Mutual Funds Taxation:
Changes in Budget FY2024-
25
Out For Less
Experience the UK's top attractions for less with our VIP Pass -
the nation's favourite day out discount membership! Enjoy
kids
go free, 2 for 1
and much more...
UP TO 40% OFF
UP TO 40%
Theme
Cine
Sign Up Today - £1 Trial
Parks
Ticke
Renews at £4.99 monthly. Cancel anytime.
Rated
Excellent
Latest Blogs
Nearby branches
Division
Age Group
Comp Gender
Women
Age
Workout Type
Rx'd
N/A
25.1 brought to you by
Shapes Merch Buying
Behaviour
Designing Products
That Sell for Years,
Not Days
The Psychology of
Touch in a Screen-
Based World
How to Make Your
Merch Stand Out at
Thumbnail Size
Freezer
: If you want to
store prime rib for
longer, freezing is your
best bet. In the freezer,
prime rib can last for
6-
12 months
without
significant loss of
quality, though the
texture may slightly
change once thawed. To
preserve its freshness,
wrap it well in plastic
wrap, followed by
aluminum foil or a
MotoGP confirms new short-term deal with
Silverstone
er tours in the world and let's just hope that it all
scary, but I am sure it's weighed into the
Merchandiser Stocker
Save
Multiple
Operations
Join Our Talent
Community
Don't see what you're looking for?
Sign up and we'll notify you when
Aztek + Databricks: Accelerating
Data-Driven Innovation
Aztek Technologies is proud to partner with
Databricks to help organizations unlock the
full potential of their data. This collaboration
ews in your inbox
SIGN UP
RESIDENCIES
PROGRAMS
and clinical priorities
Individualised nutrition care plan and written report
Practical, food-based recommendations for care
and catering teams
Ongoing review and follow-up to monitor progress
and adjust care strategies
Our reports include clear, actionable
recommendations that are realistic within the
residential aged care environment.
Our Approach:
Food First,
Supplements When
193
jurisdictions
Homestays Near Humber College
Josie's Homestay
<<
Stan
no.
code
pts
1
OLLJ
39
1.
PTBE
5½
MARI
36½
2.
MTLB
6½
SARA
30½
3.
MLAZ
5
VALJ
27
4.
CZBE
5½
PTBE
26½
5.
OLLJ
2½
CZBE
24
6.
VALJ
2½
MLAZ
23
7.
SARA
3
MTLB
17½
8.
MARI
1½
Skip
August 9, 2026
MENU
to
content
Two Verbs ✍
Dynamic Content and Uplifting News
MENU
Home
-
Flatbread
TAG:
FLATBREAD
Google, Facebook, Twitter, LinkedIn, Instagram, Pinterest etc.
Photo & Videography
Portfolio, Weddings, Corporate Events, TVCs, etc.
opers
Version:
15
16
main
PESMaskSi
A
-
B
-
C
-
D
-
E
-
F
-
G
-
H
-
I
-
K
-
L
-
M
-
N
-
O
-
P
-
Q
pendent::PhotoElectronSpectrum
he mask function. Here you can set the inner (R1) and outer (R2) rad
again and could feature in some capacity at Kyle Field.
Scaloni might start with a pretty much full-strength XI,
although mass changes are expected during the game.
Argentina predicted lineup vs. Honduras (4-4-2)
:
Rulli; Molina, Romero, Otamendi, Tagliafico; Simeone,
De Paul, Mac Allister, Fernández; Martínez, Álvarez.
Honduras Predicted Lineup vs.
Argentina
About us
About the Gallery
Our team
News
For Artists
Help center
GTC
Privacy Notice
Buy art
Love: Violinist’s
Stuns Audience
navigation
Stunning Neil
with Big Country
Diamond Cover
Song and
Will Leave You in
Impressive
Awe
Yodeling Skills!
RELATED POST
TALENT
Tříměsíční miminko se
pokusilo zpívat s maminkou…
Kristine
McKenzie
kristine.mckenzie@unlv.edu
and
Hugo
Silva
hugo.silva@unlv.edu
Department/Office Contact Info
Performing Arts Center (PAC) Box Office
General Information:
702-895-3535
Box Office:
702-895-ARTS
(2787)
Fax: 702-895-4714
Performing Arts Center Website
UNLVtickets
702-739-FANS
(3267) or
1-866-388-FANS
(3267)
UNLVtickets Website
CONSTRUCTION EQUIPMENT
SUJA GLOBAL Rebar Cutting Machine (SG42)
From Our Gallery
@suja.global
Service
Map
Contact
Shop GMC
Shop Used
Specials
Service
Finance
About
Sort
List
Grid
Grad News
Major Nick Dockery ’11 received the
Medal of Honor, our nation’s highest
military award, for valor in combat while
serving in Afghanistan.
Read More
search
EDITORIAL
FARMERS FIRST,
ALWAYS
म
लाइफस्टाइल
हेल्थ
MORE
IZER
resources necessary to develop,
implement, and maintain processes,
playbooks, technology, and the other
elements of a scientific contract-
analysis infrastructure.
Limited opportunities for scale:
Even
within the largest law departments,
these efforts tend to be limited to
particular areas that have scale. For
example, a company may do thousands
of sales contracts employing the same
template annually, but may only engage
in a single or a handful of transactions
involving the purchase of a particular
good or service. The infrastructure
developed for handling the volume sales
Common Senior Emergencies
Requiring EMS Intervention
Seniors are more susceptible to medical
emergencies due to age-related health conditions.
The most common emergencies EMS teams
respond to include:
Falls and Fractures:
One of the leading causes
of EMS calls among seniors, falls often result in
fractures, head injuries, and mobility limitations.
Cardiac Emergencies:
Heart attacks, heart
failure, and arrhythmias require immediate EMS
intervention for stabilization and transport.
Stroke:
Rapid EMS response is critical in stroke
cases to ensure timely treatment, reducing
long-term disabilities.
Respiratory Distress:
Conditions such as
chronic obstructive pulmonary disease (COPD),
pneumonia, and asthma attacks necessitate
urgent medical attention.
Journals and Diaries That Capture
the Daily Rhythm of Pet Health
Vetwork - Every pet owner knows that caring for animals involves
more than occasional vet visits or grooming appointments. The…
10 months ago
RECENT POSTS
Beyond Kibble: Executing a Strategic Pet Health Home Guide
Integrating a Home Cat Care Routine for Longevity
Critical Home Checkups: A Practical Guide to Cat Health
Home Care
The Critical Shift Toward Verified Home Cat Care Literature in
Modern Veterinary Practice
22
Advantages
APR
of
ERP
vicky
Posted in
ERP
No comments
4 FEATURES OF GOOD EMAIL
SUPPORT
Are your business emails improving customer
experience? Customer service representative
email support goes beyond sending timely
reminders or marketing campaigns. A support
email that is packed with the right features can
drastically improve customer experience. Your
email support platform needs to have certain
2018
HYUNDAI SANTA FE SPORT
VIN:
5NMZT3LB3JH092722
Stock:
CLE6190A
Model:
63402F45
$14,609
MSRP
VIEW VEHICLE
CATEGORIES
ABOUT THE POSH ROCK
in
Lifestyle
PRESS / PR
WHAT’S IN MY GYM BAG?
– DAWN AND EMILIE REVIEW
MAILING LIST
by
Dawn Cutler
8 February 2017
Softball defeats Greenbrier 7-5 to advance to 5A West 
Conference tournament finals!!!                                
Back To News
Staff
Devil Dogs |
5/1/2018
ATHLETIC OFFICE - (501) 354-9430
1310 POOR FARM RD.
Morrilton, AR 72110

-------------------------

◆ **THE PROBLEM**
Transcribe the entire listing above precisely.

◆ **YOUR SOLUTION**
Mutual Funds Taxation:
Changes in Budget FY2024-
25
Out For Less
Experience the UK's top attractions for less with our VIP Pass -
the nation's favourite day out discount membership! Enjoy
kids
go free, 2 for 1
and much more...
UP TO 40% OFF
UP TO 40%
Theme
Cine
Sign Up Today - £1 Trial
Parks
Ticke
Renews at £4.99 monthly. Cancel anytime.
Rated
Excellent
Latest Blogs
Nearby branches
Division
Age Group
Comp Gender
Women
Age
Workout Type
Rx'd
N/A
25.1 brought to you by
Shapes Merch Buying
Behaviour
Designing Products
That Sell for Years,
Not Days
The Psychology of
Touch in a Screen-
Based World
How to Make Your
Merch Stand Out at
Thumbnail Size
Freezer
: If you want to
store prime rib for
longer, freezing is your
best bet. In the freezer,
prime rib can last for
6-
12 months
without
significant loss of
quality, though the
texture may slightly
change once thawed. To
preserve its freshness,
wrap it well in plastic
wrap, followed by
aluminum foil or a
MotoGP confirms new short-term deal with
Silverstone
er tours in the world and let's just hope that it all
scary, but I am sure it's weighed into the
Merchandiser Stocker
Save
Multiple
Operations
Join Our Talent
Community
Don't see what you're looking for?
Sign up and we'll notify you when
Aztek + Databricks: Accelerating
Data-Driven Innovation
Aztek Technologies is proud to partner with
Databricks to help organizations unlock the
full potential of their data. This collaboration
ews in your inbox
SIGN UP
RESIDENCIES
PROGRAMS
and clinical priorities
Individualised nutrition care plan and written report
Practical, food-based recommendations for care
and catering teams
Ongoing review and follow-up to monitor progress
and adjust care strategies
Our reports include clear, actionable
recommendations that are realistic within the
residential aged care environment.
Our Approach:
Food First,
Supplements When
193
jurisdictions
Homestays Near Humber College
Josie's Homestay
<<
Stan
no.
code
pts
1
OLLJ
39
1.
PTBE
5½
MARI
36½
2.
MTLB
6½
SARA
30½
3.
MLAZ
5
VALJ
27
4.
CZBE
5½
PTBE
26½
5.
OLLJ
2½
CZBE
24
6.
VALJ
2½
MLAZ
23
7.
SARA
3
MTLB
17½
8.
MARI
1½
Skip
August 9, 2026
MENU
to
content
Two Verbs ✍
Dynamic Content and Uplifting News
MENU
Home
-
Flatbread
TAG:
FLATBREAD
Google, Facebook, Twitter, LinkedIn, Instagram, Pinterest etc.
Photo & Videography
Portfolio, Weddings, Corporate Events, TVCs, etc.
opers
Version:
15
16
main
PESMaskSi
A
-
B
-
C
-
D
-
E
-
F
-
G
-
H
-
I
-
K
-
L
-
M
-
N
-
O
-
P
-
Q
pendent::PhotoElectronSpectrum
he mask function. Here you can set the inner (R1) and outer (R2) rad
again and could feature in some capacity at Kyle Field.
Scaloni might start with a pretty much full-strength XI,
although mass changes are expected during the game.
Argentina predicted lineup vs. Honduras (4-4-2)
:
Rulli; Molina, Romero, Otamendi, Tagliafico; Simeone,
De Paul, Mac Allister, Fernández; Martínez, Álvarez.
Honduras Predicted Lineup vs.
Argentina
About us
About the Gallery
Our team
News
For Artists
Help center
GTC
Privacy Notice
Buy art
Love: Violinist’s
Stuns Audience
navigation
Stunning Neil
with Big Country
Diamond Cover
Song and
Will Leave You in
Impressive
Awe
Yodeling Skills!
RELATED POST
TALENT
Tříměsíční miminko se
pokusilo zpívat s maminkou…
Kristine
McKenzie
kristine.mckenzie@unlv.edu
and
Hugo
Silva
hugo.silva@unlv.edu
Department/Office Contact Info
Performing Arts Center (PAC) Box Office
General Information:
702-895-3535
Box Office:
702-895-ARTS
(2787)
Fax: 702-895-4714
Performing Arts Center Website
UNLVtickets
702-739-FANS
(3267) or
1-866-388-FANS
(3267)
UNLVtickets Website
CONSTRUCTION EQUIPMENT
SUJA GLOBAL Rebar Cutting Machine (SG42)
From Our Gallery
@suja.global
Service
Map
Contact
Shop GMC
Shop Used
Specials
Service
Finance
About
Sort
List
Grid
Grad News
Major Nick Dockery ’11 received the
Medal of Honor, our nation’s highest
military award, for valor in combat while
serving in Afghanistan.
Read More
search
EDITORIAL
FARMERS FIRST,
ALWAYS
म
लाइफस्टाइल
हेल्थ
MORE
IZER
resources necessary to develop,
implement, and maintain processes,
playbooks, technology, and the other
elements of a scientific contract-
analysis infrastructure.
Limited opportunities for scale:
Even
within the largest law departments,
these efforts tend to be limited to
particular areas that have scale. For
example, a company may do thousands
of sales contracts employing the same
template annually, but may only engage
in a single or a handful of transactions
involving the purchase of a particular
good or service. The infrastructure
developed for handling the volume sales
Common Senior Emergencies
Requiring EMS Intervention
Seniors are more susceptible to medical
emergencies due to age-related health conditions.
The most common emergencies EMS teams
respond to include:
Falls and Fractures:
One of the leading causes
of EMS calls among seniors, falls often result in
fractures, head injuries, and mobility limitations.
Cardiac Emergencies:
Heart attacks, heart
failure, and arrhythmias require immediate EMS
intervention for stabilization and transport.
Stroke:
Rapid EMS response is critical in stroke
cases to ensure timely treatment, reducing
long-term disabilities.
Respiratory Distress:
Conditions such as
chronic obstructive pulmonary disease (COPD),
pneumonia, and asthma attacks necessitate
urgent medical attention.
Journals and Diaries That Capture
the Daily Rhythm of Pet Health
Vetwork - Every pet owner knows that caring for animals involves
more than occasional vet visits or grooming appointments. The…
10 months ago
RECENT POSTS
Beyond Kibble: Executing a Strategic Pet Health Home Guide
Integrating a Home Cat Care Routine for Longevity
Critical Home Checkups: A Practical Guide to Cat Health
Home Care
The Critical Shift Toward Verified Home Cat Care Literature in
Modern Veterinary Practice
22
Advantages
APR
of
ERP
vicky
Posted in
ERP
No comments
4 FEATURES OF GOOD EMAIL
SUPPORT
Are your business emails improving customer
experience? Customer service representative
email support goes beyond sending timely
reminders or marketing campaigns. A support
email that is packed with the right features can
drastically improve customer experience. Your
email support platform needs to have certain
2018
HYUNDAI SANTA FE SPORT
VIN:
5NMZT3LB3JH092722
Stock:
CLE6190A
Model:
63402F45
$14,609
MSRP
VIEW VEHICLE
CATEGORIES
ABOUT THE POSH ROCK
in
Lifestyle
PRESS / PR
WHAT’S IN MY GYM BAG?
– DAWN AND EMILIE REVIEW
MAILING LIST
by
Dawn Cutler
8 February 2017
Softball defeats Greenbrier 7-5 to advance to 5A West 
Conference tournament finals!!!                                
Back To News
Staff
Devil Dogs |
5/1/2018
ATHLETIC OFFICE - (501) 354-9430
1310 POOR FARM RD.
Morrilton, AR 72110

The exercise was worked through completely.